* **DESCRIPTION OF THE TASK**:
Count the lines below holding "Интернету" and answer with that number only.

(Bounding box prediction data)
#####

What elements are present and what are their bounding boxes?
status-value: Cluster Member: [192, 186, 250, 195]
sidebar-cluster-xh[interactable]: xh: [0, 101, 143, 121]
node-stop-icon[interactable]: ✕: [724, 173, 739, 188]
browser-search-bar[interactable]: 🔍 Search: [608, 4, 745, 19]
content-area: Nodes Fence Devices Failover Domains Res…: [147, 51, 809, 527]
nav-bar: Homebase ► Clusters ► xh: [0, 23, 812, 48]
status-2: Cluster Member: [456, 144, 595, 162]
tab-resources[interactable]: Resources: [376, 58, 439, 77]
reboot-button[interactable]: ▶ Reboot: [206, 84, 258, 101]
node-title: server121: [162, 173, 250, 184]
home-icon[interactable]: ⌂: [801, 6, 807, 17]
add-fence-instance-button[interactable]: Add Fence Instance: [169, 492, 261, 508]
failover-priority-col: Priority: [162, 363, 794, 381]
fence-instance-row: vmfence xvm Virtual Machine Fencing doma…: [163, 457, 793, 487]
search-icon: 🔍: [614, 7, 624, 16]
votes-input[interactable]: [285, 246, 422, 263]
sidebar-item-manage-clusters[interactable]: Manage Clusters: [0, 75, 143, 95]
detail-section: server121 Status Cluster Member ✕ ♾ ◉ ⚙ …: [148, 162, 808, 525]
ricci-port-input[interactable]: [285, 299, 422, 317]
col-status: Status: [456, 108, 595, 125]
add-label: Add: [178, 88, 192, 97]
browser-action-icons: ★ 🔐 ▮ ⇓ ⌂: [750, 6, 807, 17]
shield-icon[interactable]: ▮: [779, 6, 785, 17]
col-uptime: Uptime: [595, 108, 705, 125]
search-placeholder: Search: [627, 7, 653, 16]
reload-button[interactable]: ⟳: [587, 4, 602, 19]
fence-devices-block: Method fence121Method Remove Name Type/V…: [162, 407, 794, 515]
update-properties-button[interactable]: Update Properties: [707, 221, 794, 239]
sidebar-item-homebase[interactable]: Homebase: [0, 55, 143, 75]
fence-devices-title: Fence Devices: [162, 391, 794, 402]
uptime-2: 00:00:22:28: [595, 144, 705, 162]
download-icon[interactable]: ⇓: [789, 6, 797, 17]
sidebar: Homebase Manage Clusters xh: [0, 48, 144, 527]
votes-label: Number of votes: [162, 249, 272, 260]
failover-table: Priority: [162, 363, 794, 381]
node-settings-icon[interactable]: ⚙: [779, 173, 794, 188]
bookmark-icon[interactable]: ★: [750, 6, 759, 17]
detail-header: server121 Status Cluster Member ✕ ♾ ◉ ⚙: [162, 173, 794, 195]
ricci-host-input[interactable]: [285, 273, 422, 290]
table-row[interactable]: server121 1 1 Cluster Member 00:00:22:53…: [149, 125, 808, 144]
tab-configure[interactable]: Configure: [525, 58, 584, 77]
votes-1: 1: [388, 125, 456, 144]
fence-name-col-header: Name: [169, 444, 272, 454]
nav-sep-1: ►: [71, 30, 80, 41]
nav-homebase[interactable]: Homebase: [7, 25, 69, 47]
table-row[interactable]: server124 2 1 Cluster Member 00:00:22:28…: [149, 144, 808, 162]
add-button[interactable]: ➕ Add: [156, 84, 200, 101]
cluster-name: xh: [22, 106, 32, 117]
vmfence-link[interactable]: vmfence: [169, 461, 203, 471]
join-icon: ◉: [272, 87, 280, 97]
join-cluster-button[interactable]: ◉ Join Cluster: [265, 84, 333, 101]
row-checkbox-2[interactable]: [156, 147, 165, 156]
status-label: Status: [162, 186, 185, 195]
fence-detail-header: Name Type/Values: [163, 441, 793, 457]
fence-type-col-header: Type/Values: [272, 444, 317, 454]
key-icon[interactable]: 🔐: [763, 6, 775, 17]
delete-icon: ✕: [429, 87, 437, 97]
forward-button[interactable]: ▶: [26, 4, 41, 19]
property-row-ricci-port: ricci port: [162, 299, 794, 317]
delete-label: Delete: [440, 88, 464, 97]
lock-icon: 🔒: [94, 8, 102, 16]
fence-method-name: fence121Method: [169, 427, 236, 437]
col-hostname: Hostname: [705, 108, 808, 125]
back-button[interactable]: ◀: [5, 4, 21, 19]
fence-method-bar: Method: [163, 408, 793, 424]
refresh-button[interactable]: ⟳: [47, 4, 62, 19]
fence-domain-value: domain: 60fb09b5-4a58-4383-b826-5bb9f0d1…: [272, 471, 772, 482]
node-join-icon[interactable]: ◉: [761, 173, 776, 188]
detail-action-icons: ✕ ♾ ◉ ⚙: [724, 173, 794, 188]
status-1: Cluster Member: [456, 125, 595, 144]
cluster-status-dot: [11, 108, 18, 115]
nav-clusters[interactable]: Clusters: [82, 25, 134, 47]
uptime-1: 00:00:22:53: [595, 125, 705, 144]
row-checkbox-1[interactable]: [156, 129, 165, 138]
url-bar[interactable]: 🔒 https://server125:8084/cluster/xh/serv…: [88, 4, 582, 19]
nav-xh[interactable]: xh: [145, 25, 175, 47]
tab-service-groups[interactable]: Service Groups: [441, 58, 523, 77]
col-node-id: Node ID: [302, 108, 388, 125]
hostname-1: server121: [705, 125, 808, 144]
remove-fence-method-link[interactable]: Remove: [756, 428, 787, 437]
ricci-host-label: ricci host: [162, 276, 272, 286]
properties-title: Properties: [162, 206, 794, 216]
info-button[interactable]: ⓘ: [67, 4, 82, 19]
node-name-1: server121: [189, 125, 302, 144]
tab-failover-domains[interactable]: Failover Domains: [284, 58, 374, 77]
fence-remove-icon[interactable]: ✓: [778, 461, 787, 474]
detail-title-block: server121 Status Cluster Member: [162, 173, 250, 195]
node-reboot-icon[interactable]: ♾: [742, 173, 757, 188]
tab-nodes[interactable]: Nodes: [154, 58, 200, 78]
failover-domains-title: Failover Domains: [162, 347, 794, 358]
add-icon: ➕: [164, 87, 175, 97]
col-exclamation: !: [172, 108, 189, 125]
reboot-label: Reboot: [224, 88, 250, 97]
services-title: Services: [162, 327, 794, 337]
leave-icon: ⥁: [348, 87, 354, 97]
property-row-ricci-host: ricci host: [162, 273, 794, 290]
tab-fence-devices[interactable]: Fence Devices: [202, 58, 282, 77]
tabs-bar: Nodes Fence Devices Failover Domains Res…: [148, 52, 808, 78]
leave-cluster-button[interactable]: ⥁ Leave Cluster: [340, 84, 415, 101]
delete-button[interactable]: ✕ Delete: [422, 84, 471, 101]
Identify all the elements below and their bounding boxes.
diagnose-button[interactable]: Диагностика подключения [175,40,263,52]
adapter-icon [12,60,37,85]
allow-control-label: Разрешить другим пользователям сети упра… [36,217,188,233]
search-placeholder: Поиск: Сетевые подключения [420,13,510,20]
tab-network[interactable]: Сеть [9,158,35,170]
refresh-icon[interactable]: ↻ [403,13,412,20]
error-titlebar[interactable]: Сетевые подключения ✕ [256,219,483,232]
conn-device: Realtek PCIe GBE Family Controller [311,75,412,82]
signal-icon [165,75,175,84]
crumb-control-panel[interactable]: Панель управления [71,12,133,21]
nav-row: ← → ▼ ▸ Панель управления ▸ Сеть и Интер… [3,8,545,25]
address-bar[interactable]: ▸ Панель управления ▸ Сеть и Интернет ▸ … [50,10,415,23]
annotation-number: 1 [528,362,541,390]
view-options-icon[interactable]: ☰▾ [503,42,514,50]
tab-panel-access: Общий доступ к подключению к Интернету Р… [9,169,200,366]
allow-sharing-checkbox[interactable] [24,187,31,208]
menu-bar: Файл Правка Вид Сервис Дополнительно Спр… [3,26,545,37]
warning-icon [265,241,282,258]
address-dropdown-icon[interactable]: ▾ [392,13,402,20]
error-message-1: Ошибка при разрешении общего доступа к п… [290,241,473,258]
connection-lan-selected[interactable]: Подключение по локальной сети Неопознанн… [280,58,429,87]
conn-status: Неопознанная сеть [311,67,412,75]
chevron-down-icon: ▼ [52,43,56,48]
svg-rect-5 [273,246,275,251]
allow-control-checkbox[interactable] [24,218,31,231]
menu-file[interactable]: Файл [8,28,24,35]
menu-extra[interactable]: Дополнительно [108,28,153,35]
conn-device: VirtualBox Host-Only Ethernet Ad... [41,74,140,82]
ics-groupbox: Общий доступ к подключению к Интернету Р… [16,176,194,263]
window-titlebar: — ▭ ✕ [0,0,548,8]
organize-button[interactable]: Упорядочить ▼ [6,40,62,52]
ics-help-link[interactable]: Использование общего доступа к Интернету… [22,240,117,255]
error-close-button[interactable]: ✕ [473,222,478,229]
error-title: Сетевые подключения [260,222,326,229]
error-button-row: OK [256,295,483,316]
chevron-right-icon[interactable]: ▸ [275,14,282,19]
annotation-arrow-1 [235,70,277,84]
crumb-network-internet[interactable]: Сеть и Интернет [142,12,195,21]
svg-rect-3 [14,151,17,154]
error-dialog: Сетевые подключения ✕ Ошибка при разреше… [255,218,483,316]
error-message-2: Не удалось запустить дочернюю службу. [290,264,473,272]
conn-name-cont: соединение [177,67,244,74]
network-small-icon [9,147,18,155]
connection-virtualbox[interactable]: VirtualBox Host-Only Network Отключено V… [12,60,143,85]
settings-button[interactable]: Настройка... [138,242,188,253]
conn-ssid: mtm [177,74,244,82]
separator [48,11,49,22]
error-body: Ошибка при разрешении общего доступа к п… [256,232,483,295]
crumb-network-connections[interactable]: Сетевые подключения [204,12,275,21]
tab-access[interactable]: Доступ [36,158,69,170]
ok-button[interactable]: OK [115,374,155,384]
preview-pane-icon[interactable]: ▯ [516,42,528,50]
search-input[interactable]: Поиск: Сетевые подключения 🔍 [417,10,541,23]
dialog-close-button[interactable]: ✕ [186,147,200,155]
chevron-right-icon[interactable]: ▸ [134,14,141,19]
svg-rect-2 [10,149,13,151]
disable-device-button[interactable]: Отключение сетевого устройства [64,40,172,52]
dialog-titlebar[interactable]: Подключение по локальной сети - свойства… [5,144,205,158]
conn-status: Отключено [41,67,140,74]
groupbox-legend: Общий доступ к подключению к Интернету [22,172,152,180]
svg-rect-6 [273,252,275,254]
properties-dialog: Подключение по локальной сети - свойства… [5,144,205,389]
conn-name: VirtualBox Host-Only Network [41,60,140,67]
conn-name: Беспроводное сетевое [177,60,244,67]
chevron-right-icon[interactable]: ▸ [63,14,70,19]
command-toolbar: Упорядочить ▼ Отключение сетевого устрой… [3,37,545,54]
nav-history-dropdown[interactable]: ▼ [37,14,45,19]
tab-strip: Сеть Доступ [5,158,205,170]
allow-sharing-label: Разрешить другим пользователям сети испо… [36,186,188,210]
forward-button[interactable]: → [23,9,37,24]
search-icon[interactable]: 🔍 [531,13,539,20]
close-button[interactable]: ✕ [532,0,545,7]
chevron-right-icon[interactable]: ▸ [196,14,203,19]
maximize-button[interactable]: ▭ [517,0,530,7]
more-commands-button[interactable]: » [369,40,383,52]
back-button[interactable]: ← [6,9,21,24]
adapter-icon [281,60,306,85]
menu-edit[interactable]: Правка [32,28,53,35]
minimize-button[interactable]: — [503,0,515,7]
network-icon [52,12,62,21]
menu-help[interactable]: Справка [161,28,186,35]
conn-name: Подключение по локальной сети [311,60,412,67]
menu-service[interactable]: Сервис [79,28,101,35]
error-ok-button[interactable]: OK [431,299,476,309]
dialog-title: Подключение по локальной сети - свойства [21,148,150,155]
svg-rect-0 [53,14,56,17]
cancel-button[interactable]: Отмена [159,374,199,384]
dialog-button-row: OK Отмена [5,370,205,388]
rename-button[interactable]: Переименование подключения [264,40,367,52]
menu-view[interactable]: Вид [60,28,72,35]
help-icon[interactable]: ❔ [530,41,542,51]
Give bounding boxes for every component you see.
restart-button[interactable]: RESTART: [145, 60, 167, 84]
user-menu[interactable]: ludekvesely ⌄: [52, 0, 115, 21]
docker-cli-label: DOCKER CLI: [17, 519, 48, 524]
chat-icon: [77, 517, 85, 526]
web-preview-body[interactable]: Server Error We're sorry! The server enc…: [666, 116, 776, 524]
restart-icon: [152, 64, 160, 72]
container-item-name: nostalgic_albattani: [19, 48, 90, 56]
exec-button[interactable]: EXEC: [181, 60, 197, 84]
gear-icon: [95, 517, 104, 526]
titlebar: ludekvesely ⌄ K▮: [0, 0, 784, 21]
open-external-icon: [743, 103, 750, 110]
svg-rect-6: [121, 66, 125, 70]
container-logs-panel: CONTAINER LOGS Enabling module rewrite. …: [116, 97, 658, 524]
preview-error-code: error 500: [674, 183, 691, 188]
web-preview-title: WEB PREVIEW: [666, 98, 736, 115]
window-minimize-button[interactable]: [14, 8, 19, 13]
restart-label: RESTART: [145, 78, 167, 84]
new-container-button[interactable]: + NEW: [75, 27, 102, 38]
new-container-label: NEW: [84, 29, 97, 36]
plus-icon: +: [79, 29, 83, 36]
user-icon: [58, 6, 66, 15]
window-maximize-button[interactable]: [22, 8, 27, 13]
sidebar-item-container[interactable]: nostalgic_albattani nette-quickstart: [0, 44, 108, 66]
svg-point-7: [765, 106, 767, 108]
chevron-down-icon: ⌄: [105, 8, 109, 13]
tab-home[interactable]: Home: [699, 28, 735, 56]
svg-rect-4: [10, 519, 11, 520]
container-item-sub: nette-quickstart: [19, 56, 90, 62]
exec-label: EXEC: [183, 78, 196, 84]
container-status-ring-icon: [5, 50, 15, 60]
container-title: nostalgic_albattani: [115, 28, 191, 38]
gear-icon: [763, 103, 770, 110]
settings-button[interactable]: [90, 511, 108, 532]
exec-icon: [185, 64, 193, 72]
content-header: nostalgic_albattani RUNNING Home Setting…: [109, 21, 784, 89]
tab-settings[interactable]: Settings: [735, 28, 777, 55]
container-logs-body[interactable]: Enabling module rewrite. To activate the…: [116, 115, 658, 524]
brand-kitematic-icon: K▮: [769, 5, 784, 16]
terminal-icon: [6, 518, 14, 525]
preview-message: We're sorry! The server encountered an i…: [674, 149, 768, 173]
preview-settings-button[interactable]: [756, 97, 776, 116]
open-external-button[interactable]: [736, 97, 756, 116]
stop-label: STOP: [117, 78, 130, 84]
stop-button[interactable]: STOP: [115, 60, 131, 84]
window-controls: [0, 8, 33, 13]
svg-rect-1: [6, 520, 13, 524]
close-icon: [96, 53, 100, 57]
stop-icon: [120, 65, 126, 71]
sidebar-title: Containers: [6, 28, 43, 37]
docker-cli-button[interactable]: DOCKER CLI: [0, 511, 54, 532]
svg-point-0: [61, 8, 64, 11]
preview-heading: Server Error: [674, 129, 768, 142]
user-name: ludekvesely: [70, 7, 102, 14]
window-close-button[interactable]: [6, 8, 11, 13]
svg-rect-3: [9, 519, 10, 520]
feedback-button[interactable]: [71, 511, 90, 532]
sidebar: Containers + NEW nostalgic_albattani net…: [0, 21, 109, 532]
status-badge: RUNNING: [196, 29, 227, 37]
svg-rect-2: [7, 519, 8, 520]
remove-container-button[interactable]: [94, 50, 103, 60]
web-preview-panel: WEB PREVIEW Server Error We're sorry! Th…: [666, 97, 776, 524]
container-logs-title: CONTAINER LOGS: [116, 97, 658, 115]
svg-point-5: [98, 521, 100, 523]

#####

* **RESULT OF THIS TASK**:
4